- [WORK ITEM] The answer must be every line of the records in which the string "Поиска" appears.

- [GIVEN DATA]
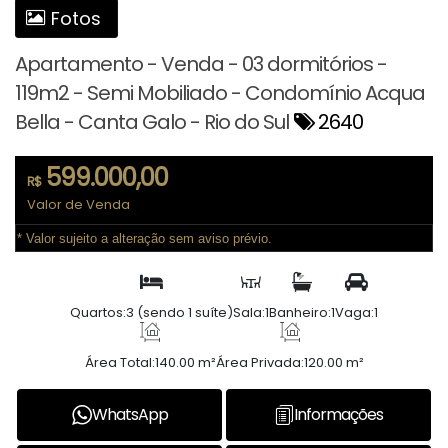
Fotos
Apartamento - Venda - 03 dormitórios -
119m2 - Semi Mobiliado - Condomínio Acqua
Bella - Canta Galo - Rio do Sul
2640
599.000,00
R$
Valor de Venda
* Valor sujeito a alteração sem aviso prévio.
Quartos:
3 (sendo 1 suíte)
Sala:
1
Banheiro:
1
Vaga:
1
Área Total:
140.00 m²
Área Privada:
120.00 m²
WhatsApp
Informações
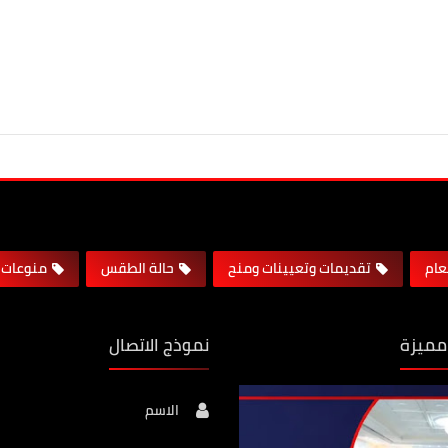
لعام
تقديمات وتعيينات ومنح
حالة الطقس
منوعات
مميزة
نموذج الاتصال
الاسم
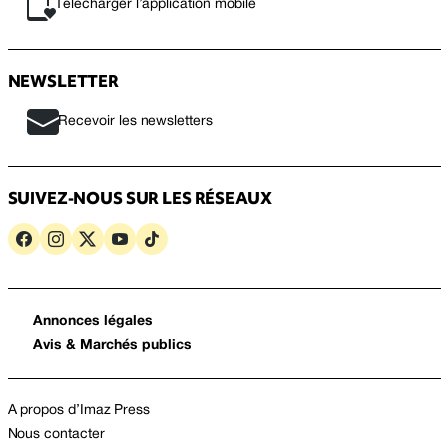
Télécharger l’application mobile
NEWSLETTER
Recevoir les newsletters
SUIVEZ-NOUS SUR LES RÉSEAUX
Annonces légales
Avis & Marchés publics
A propos d’Imaz Press
Nous contacter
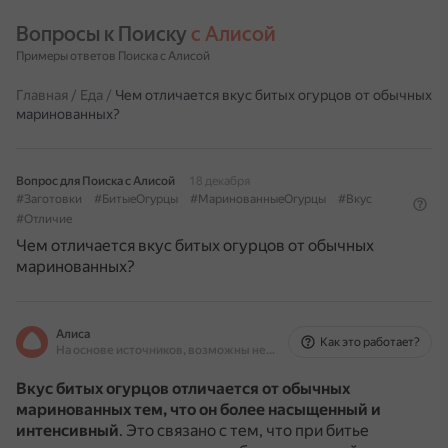
Вопросы к Поиску 
с Алисой
Примеры ответов Поиска с Алисой
Главная
/
Еда
/
Чем отличается вкус битых огурцов от обычных
маринованных?
Вопрос для Поиска с Алисой
18 декабря
#Заготовки
#БитыеОгурцы
#МаринованныеОгурцы
#Вкус
#Отличие
Чем отличается вкус битых огурцов от обычных
маринованных?
Алиса
Как это работает?
На основе источников, возможны неточности
Вкус битых огурцов отличается от обычных
маринованных тем, что он более насыщенный и
интенсивный
.
Это связано с тем, что при битье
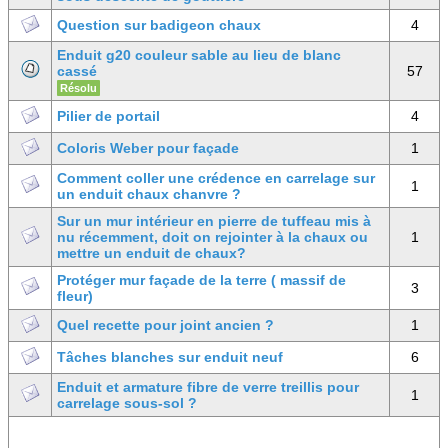
Question sur badigeon chaux
4
Enduit g20 couleur sable au lieu de blanc
cassé
57
Résolu
Pilier de portail
4
Coloris Weber pour façade
1
Comment coller une crédence en carrelage sur
1
un enduit chaux chanvre ?
Sur un mur intérieur en pierre de tuffeau mis à
nu récemment, doit on rejointer à la chaux ou
1
mettre un enduit de chaux?
Protéger mur façade de la terre ( massif de
3
fleur)
Quel recette pour joint ancien ?
1
Tâches blanches sur enduit neuf
6
Enduit et armature fibre de verre treillis pour
1
carrelage sous-sol ?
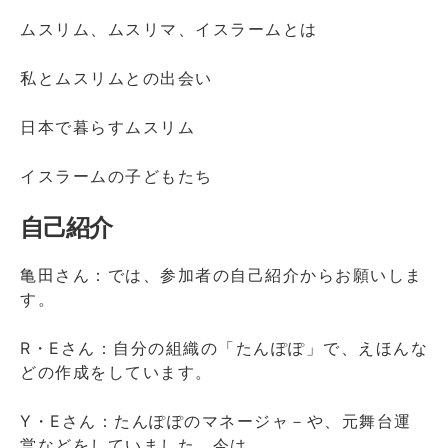
ムスリム、ムスリマ、イスラームとは
私とムスリムとの出会い
日本で暮らすムスリム
イスラームの子どもたち
自己紹介
亀田さん：では、参加者の自己紹介からお願いしま
す。
R・Eさん：自分の組織の「たんぽぽ」で、えほんな
どの作成をしています。
Y・Eさん：たんぽぽのマネージャ－や、元舞台運
営などをしていました。今は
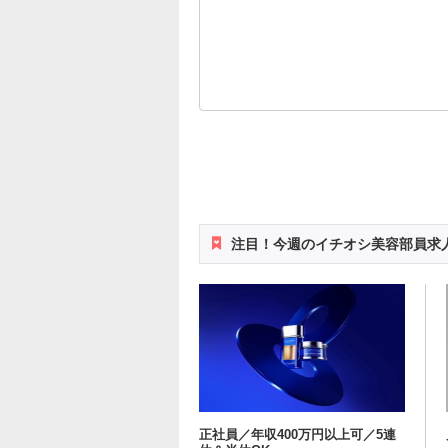
注目！今週のイチオシ美容部員求
正社員／年収400万円以上可／5連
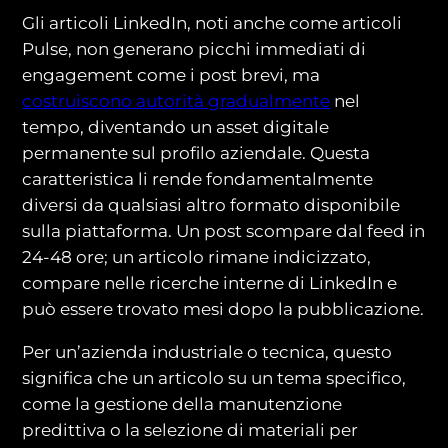
Gli articoli LinkedIn, noti anche come articoli
Pulse, non generano picchi immediati di
engagement come i post brevi, ma
costruiscono autorità gradualmente
nel
tempo, diventando un asset digitale
permanente sul profilo aziendale. Questa
caratteristica li rende fondamentalmente
diversi da qualsiasi altro formato disponibile
sulla piattaforma. Un post scompare dal feed in
24-48 ore; un articolo rimane indicizzato,
compare nelle ricerche interne di LinkedIn e
può essere trovato mesi dopo la pubblicazione.
Per un’azienda industriale o tecnica, questo
significa che un articolo su un tema specifico,
come la gestione della manutenzione
predittiva o la selezione di materiali per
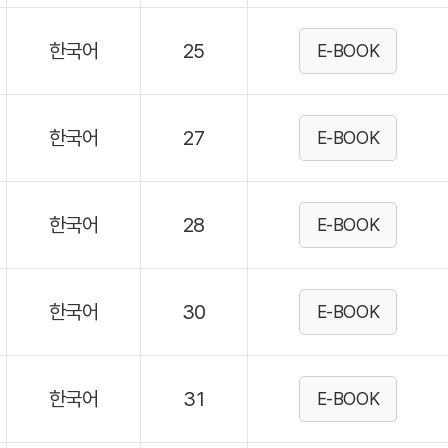
한국어
25
E-BOOK
한국어
27
E-BOOK
한국어
28
E-BOOK
한국어
30
E-BOOK
한국어
31
E-BOOK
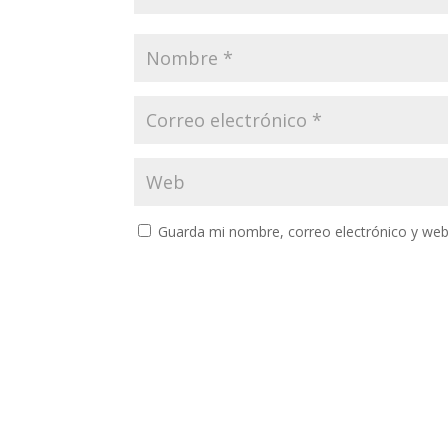
Guarda mi nombre, correo electrónico y web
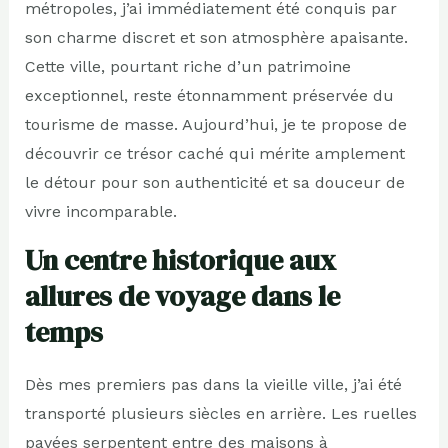
métropoles, j’ai immédiatement été conquis par
son charme discret et son atmosphère apaisante.
Cette ville, pourtant riche d’un patrimoine
exceptionnel, reste étonnamment préservée du
tourisme de masse. Aujourd’hui, je te propose de
découvrir ce trésor caché qui mérite amplement
le détour pour son authenticité et sa douceur de
vivre incomparable.
Un centre historique aux
allures de voyage dans le
temps
Dès mes premiers pas dans la vieille ville, j’ai été
transporté plusieurs siècles en arrière. Les ruelles
pavées serpentent entre des maisons à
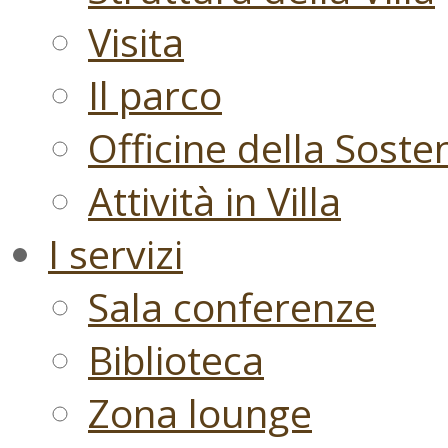
Visita
Il parco
Officine della Sosten
Attività in Villa
I servizi
Sala conferenze
Biblioteca
Zona lounge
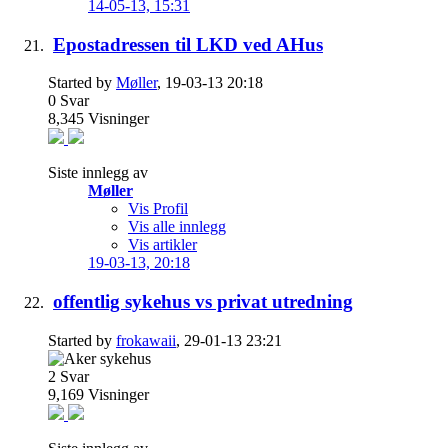
14-05-13,
15:31
Epostadressen til LKD ved AHus
Started by
Møller
, 19-03-13 20:18
0
Svar
8,345
Visninger
Siste innlegg av
Møller
Vis Profil
Vis alle innlegg
Vis artikler
19-03-13,
20:18
offentlig sykehus vs privat utredning
Started by
frokawaii
, 29-01-13 23:21
2
Svar
9,169
Visninger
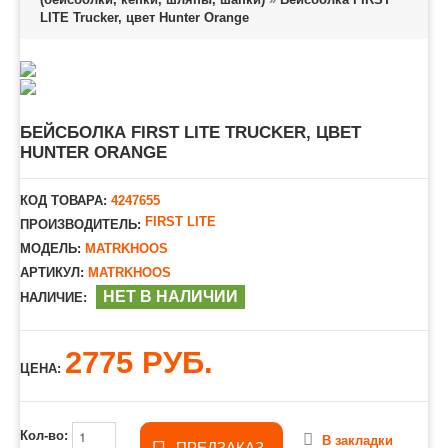
LITE Trucker, цвет Hunter Orange
БЕЙСБОЛКА FIRST LITE TRUCKER, ЦВЕТ
HUNTER ORANGE
КОД ТОВАРА:
4247655
FIRST LITE
ПРОИЗВОДИТЕЛЬ:
МОДЕЛЬ:
MATRKHOOS
АРТИКУЛ:
MATRKHOOS
НЕТ В НАЛИЧИИ
НАЛИЧИЕ:
2775 РУБ.
ЦЕНА:
Кол-во:
В закладки
ПРЕДЗАКАЗ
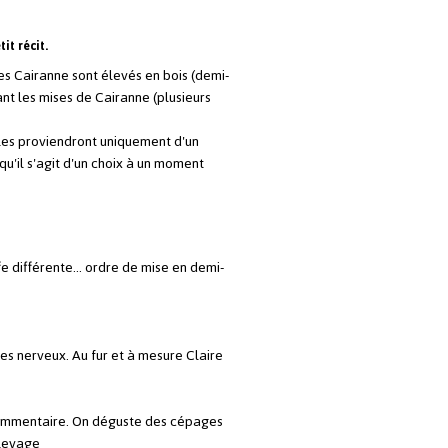
etit récit.
s Cairanne sont élevés en bois (demi-
vant les mises de Cairanne (plusieurs
lles proviendront uniquement d'un
u'il s'agit d'un choix à un moment
e différente... ordre de mise en demi-
les nerveux. Au fur et à mesure Claire
n commentaire. On déguste des cépages
élevage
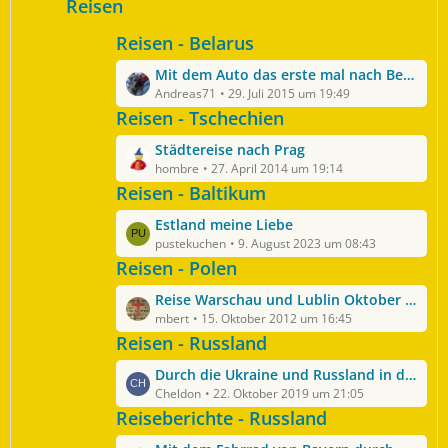
t
Reisen
B
ä
z
e
g
Reisen - Belarus
t
i
e
e
t
L
Mit dem Auto das erste mal nach Belarus
B
r
e
Andreas71
29. Juli 2015 um 19:49
e
ä
t
Reisen - Tschechien
i
g
z
t
e
L
Städtereise nach Prag
t
r
e
hombre
27. April 2014 um 19:14
e
ä
t
Reisen - Baltikum
B
g
z
e
e
L
Estland meine Liebe
t
i
e
pustekuchen
9. August 2023 um 08:43
e
t
t
Reisen - Polen
B
r
z
e
ä
L
Reise Warschau und Lublin Oktober 2012
t
i
g
e
mbert
15. Oktober 2012 um 16:45
e
t
e
t
Reisen - Russland
B
r
z
e
ä
L
Durch die Ukraine und Russland in den Kaukasus
t
i
g
e
Cheldon
22. Oktober 2019 um 21:05
e
t
e
t
Reiseberichte - Russland
B
r
z
e
ä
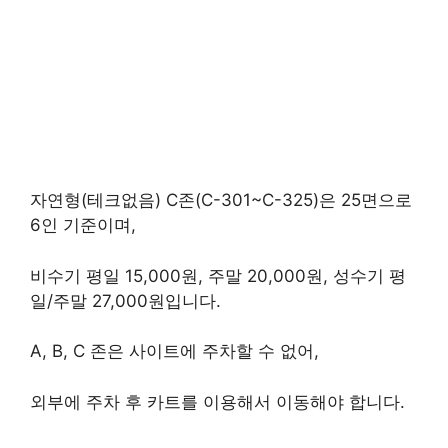
자연형(테크없음) C존(C-301~C-325)은 25면으로
6인 기준이며,
비수기 평일 15,000원, 주말 20,000원, 성수기 평
일/주말 27,000원입니다.
A, B, C 존은 사이트에 주차할 수 없어,
외부에 주차 후 카트를 이용해서 이동해야 합니다.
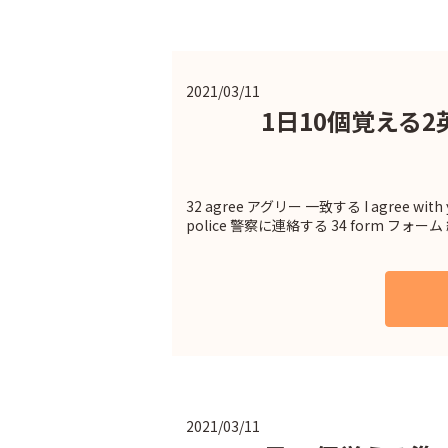
2021/03/11
1日10個覚える2
32 agree アグリー 一致する I agree wi
police 警察に連絡する 34 form フォーム 
2021/03/11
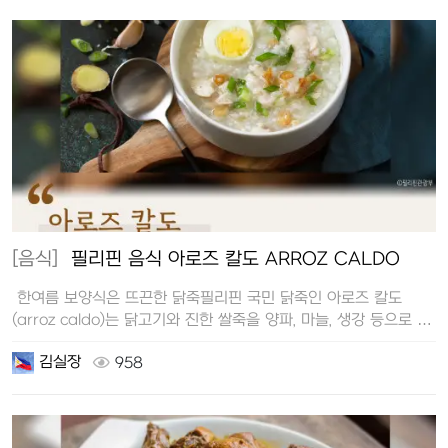
[음식]
필리핀 음식 아로즈 칼도 ARROZ CALDO
한여름 보양식은 뜨끈한 닭죽필리핀 국민 닭죽인 아로즈 칼도
(arroz caldo)는 닭고기와 진한 쌀죽을 양파, 마늘, 생강 등으로 …
김실장
958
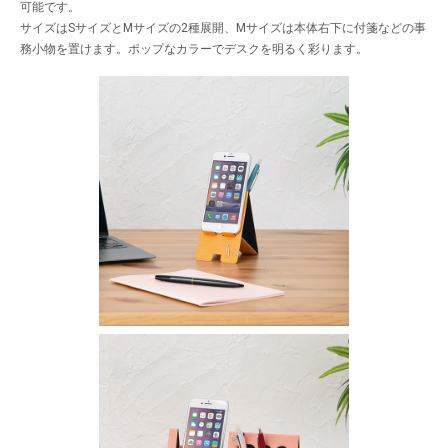
可能です。
サイズはSサイズとMサイズの2種展開、Mサイズは本体右下に付箋などの事
務小物を置けます。ポップなカラーでデスクを明るく彩ります。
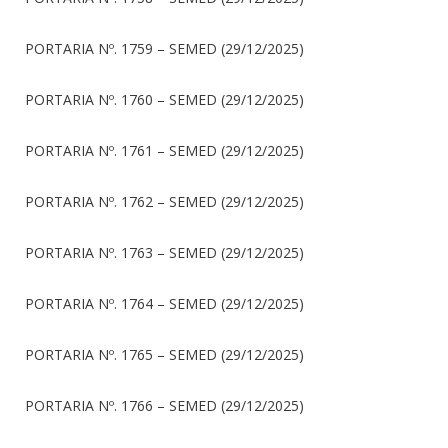
PORTARIA Nº. 1759 – SEMED (29/12/2025)
PORTARIA Nº. 1760 – SEMED (29/12/2025)
PORTARIA Nº. 1761 – SEMED (29/12/2025)
PORTARIA Nº. 1762 – SEMED (29/12/2025)
PORTARIA Nº. 1763 – SEMED (29/12/2025)
PORTARIA Nº. 1764 – SEMED (29/12/2025)
PORTARIA Nº. 1765 – SEMED (29/12/2025)
PORTARIA Nº. 1766 – SEMED (29/12/2025)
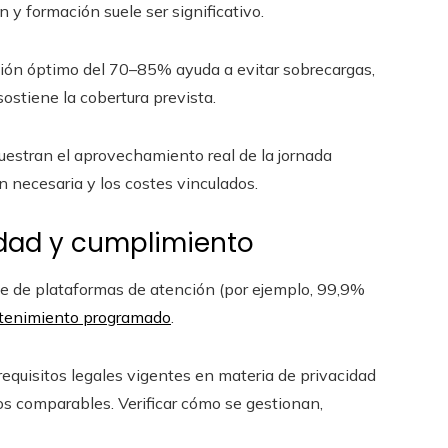
 y formación suele ser significativo.
ción óptimo del 70–85% ayuda a evitar sobrecargas,
stiene la cobertura prevista.
uestran el aprovechamiento real de la jornada
n necesaria y los costes vinculados.
idad y cumplimiento
ne de plataformas de atención (por ejemplo, 99,9%
antenimiento programado
.
y requisitos legales vigentes en materia de privacidad
s comparables. Verificar cómo se gestionan,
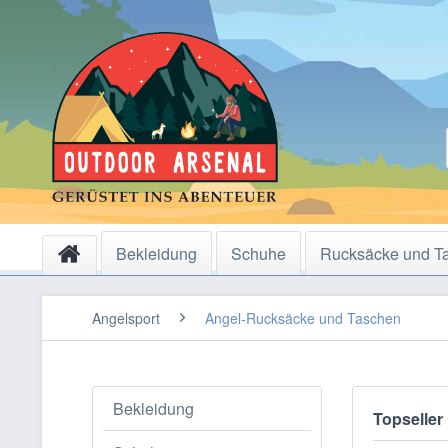
Bekleidung
Schuhe
Rucksäcke und T
Angelsport
Angel-Rucksäcke und Taschen
Bekleidung
Topseller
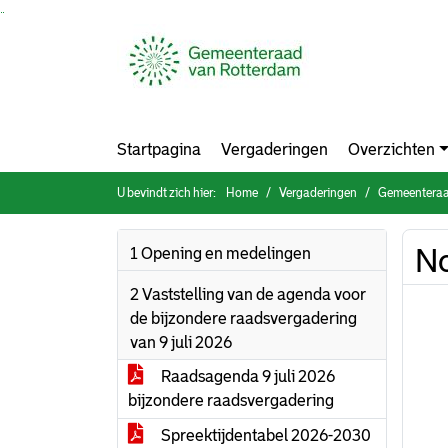
Ga naar de inhoud van deze pagina
Ga naar het zoeken
Ga naar het menu
Startpagina
Vergaderingen
Overzichten
U bevindt zich hier:
Home
Vergaderingen
Gemeenteraad
No
1 Opening en medelingen
2 Vaststelling van de agenda voor
de bijzondere raadsvergadering
van 9 juli 2026
Raadsagenda 9 juli 2026
bijzondere raadsvergadering
Spreektijdentabel 2026-2030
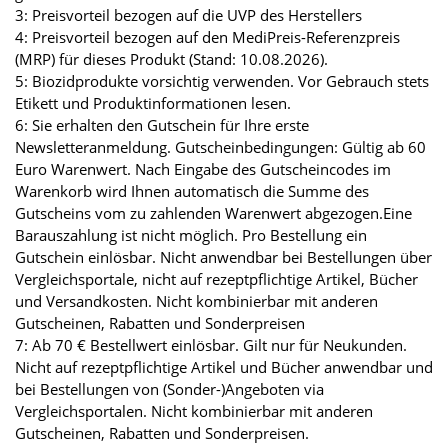
3: Preisvorteil bezogen auf die UVP des Herstellers
4: Preisvorteil bezogen auf den MediPreis-Referenzpreis
(MRP) für dieses Produkt (Stand: 10.08.2026).
5: Biozidprodukte vorsichtig verwenden. Vor Gebrauch stets
Etikett und Produktinformationen lesen.
6: Sie erhalten den Gutschein für Ihre erste
Newsletteranmeldung. Gutscheinbedingungen: Gültig ab 60
Euro Warenwert. Nach Eingabe des Gutscheincodes im
Warenkorb wird Ihnen automatisch die Summe des
Gutscheins vom zu zahlenden Warenwert abgezogen.Eine
Barauszahlung ist nicht möglich. Pro Bestellung ein
Gutschein einlösbar. Nicht anwendbar bei Bestellungen über
Vergleichsportale, nicht auf rezeptpflichtige Artikel, Bücher
und Versandkosten. Nicht kombinierbar mit anderen
Gutscheinen, Rabatten und Sonderpreisen
7: Ab 70 € Bestellwert einlösbar. Gilt nur für Neukunden.
Nicht auf rezeptpflichtige Artikel und Bücher anwendbar und
bei Bestellungen von (Sonder-)Angeboten via
Vergleichsportalen. Nicht kombinierbar mit anderen
Gutscheinen, Rabatten und Sonderpreisen.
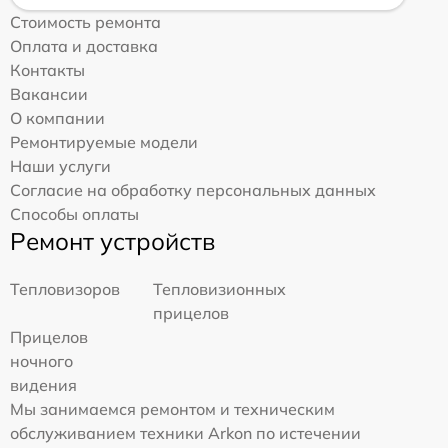
Стоимость ремонта
Оплата и доставка
Контакты
Вакансии
О компании
Ремонтируемые модели
Наши услуги
Согласие на обработку персональных данных
Способы оплаты
Ремонт устройств
Тепловизоров
Тепловизионных
прицелов
Прицелов
ночного
видения
Мы занимаемся ремонтом и техническим
обслуживанием техники Arkon по истечении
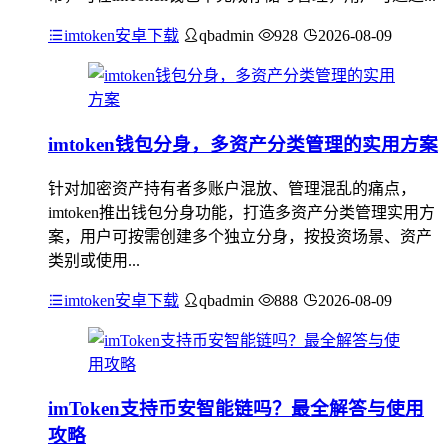
imtoken安卓下载
qbadmin
928
2026-08-09
imtoken钱包分身，多资产分类管理的实用方案
针对加密资产持有者多账户混放、管理混乱的痛点，
imtoken推出钱包分身功能，打造多资产分类管理实用方
案，用户可按需创建多个独立分身，按投资场景、资产
类别或使用...
imtoken安卓下载
qbadmin
888
2026-08-09
imToken支持币安智能链吗？最全解答与使用
攻略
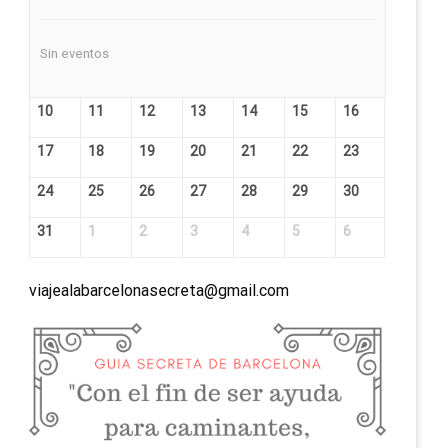
Sin eventos
10
11
12
13
14
15
16
17
18
19
20
21
22
23
24
25
26
27
28
29
30
31
1
2
3
4
5
6
viajealabarcelonasecreta@gmail.com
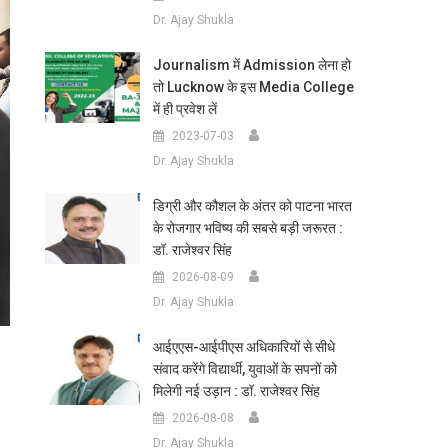
Dr. Ajay Shukla
Journalism में Admission लेना हो
तो Lucknow के इस Media College
में ही प्रवेश लें
2023-07-03
Dr. Ajay Shukla
डिग्री और कौशल के अंतर को पाटना भारत
के रोजगार भविष्य की सबसे बड़ी जरूरत :
डॉ. राजेश्वर सिंह
2026-08-09
Dr. Ajay Shukla
आईएएस-आईपीएस अधिकारियों से सीधे
संवाद करेंगे विद्यार्थी, युवाओं के सपनों को
मिलेगी नई उड़ान : डॉ. राजेश्वर सिंह
2026-08-08
Dr. Ajay Shukla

- [OUTPUT BELOW]
Примеры ответов Поиска с Алисой
Вопрос для Поиска с Алисой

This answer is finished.